[Saved data entries]
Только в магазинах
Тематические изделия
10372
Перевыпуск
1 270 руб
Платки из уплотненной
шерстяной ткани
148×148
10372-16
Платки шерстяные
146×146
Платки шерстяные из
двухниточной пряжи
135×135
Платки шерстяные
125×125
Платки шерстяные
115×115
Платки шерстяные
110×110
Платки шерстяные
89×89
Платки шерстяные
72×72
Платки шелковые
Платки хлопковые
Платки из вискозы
==
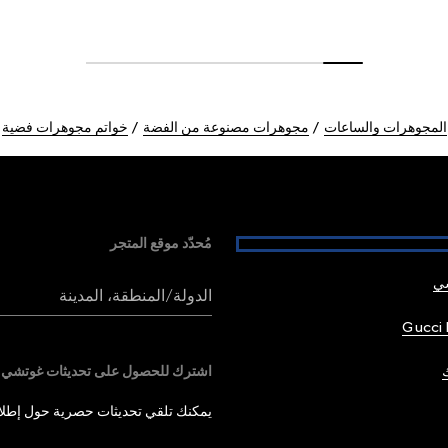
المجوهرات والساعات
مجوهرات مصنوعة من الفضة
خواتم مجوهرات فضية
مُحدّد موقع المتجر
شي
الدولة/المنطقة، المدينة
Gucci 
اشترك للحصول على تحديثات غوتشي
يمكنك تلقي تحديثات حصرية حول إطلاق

WHAT YOU ARE ASKED TO DO: Return exactly, and only, the lines above starting at the line that contains "خواتم مجوهرات فضية" and ending at the line that contains "يمكنك تلقي تحديثات حصرية حول إطلاق".

OUTPUT BELOW:
خواتم مجوهرات فضية
مُحدّد موقع المتجر
شي
الدولة/المنطقة، المدينة
Gucci 
اشترك للحصول على تحديثات غوتشي
يمكنك تلقي تحديثات حصرية حول إطلاق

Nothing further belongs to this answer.